The listing is to be transcribed in full, with its images left out.
+++ Records provided +++
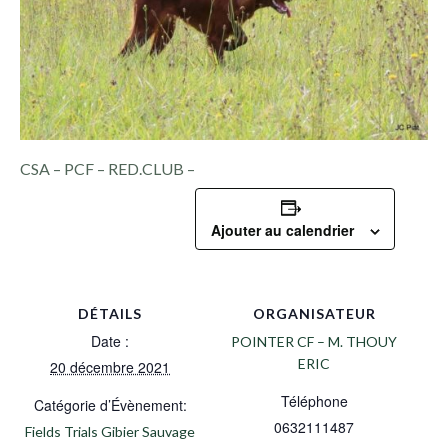
CSA – PCF – RED.CLUB –
Ajouter au calendrier
DÉTAILS
ORGANISATEUR
Date :
POINTER CF – M. THOUY
ERIC
20 décembre 2021
Téléphone
Catégorie d’Évènement:
0632111487
Fields Trials Gibier Sauvage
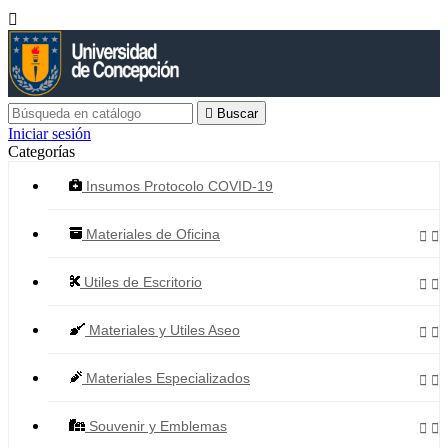


Buscar
Iniciar sesión
Categorías
Insumos Protocolo COVID-19
Materiales de Oficina


Utiles de Escritorio


Materiales y Utiles Aseo


Materiales Especializados


Souvenir y Emblemas


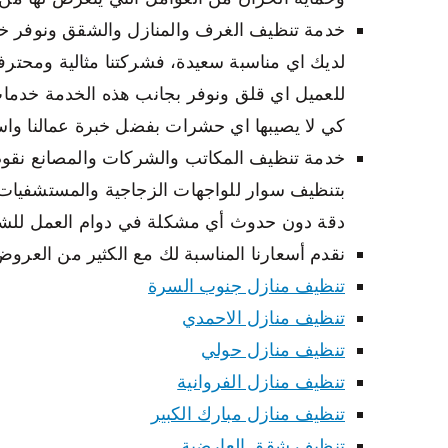
خدمة تنظيف الغرف والمنازل والشقق ونوفر خدم
لديك اي مناسبة سعيدة، فشركتنا مثالية ومحتر
للعميل اي قلق ونوفر بجانب هذه الخدمة خدمات
كي لا يصيبها اي حشرات بفضل خبرة عمالنا واست
خدمة تنظيف المكاتب والشركات والمصانع نقو
بتنظيف سوار للواجهات الزجاجية والمستشفيات و
دقة دون حدوث أي مشكلة في دوام العمل للش
نقدم أسعارنا المناسبة لك مع الكثير من العرو
تنظيف منازل جنوب السرة
تنظيف منازل الاحمدي
تنظيف منازل حولي
تنظيف منازل الفروانية
تنظيف منازل مبارك الكبير
تنظيف شقق العارضية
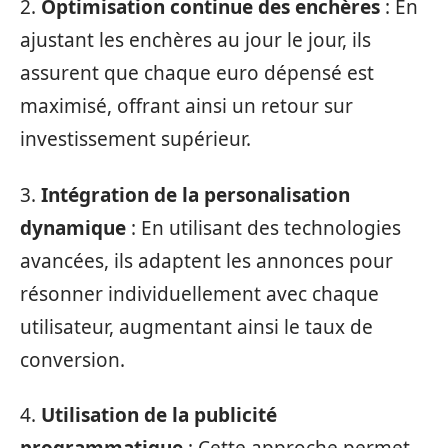
2.
Optimisation continue des enchères
: En
ajustant les enchères au jour le jour, ils
assurent que chaque euro dépensé est
maximisé, offrant ainsi un retour sur
investissement supérieur.
3.
Intégration de la personalisation
dynamique
: En utilisant des technologies
avancées, ils adaptent les annonces pour
résonner individuellement avec chaque
utilisateur, augmentant ainsi le taux de
conversion.
4.
Utilisation de la publicité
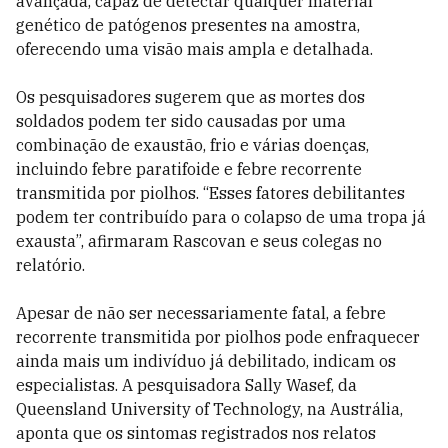
avançada, capaz de detectar qualquer material
genético de patógenos presentes na amostra,
oferecendo uma visão mais ampla e detalhada.
Os pesquisadores sugerem que as mortes dos
soldados podem ter sido causadas por uma
combinação de exaustão, frio e várias doenças,
incluindo febre paratifoide e febre recorrente
transmitida por piolhos. “Esses fatores debilitantes
podem ter contribuído para o colapso de uma tropa já
exausta”, afirmaram Rascovan e seus colegas no
relatório.
Apesar de não ser necessariamente fatal, a febre
recorrente transmitida por piolhos pode enfraquecer
ainda mais um indivíduo já debilitado, indicam os
especialistas. A pesquisadora Sally Wasef, da
Queensland University of Technology, na Austrália,
aponta que os sintomas registrados nos relatos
+++
= Exercise output =
CSA – PCF – RED.CLUB –
Ajouter au calendrier
DÉTAILS
ORGANISATEUR
Date :
POINTER CF – M. THOUY
ERIC
20 décembre 2021
Téléphone
Catégorie d’Évènement:
0632111487
Fields Trials Gibier Sauvage


Buscar
Iniciar sesión
Categorías
Insumos Protocolo COVID-19
Materiales de Oficina


Utiles de Escritorio


Materiales y Utiles Aseo


Materiales Especializados


Souvenir y Emblemas


خدمة تنظيف الغرف والمنازل والشقق ونوفر خدم
لديك اي مناسبة سعيدة، فشركتنا مثالية ومحتر
للعميل اي قلق ونوفر بجانب هذه الخدمة خدمات
كي لا يصيبها اي حشرات بفضل خبرة عمالنا واست
خدمة تنظيف المكاتب والشركات والمصانع نقو
بتنظيف سوار للواجهات الزجاجية والمستشفيات و
دقة دون حدوث أي مشكلة في دوام العمل للش
نقدم أسعارنا المناسبة لك مع الكثير من العرو
تنظيف منازل جنوب السرة
تنظيف منازل الاحمدي
تنظيف منازل حولي
تنظيف منازل الفروانية
تنظيف منازل مبارك الكبير
تنظيف شقق العارضية
2.
Optimisation continue des enchères
: En
ajustant les enchères au jour le jour, ils
assurent que chaque euro dépensé est
maximisé, offrant ainsi un retour sur
investissement supérieur.
3.
Intégration de la personalisation
dynamique
: En utilisant des technologies
avancées, ils adaptent les annonces pour
résonner individuellement avec chaque
utilisateur, augmentant ainsi le taux de
conversion.
4.
Utilisation de la publicité
avançada, capaz de detectar qualquer material
genético de patógenos presentes na amostra,
oferecendo uma visão mais ampla e detalhada.
Os pesquisadores sugerem que as mortes dos
soldados podem ter sido causadas por uma
combinação de exaustão, frio e várias doenças,
incluindo febre paratifoide e febre recorrente
transmitida por piolhos. “Esses fatores debilitantes
podem ter contribuído para o colapso de uma tropa já
exausta”, afirmaram Rascovan e seus colegas no
relatório.
Apesar de não ser necessariamente fatal, a febre
recorrente transmitida por piolhos pode enfraquecer
ainda mais um indivíduo já debilitado, indicam os
especialistas. A pesquisadora Sally Wasef, da
Queensland University of Technology, na Austrália,
aponta que os sintomas registrados nos relatos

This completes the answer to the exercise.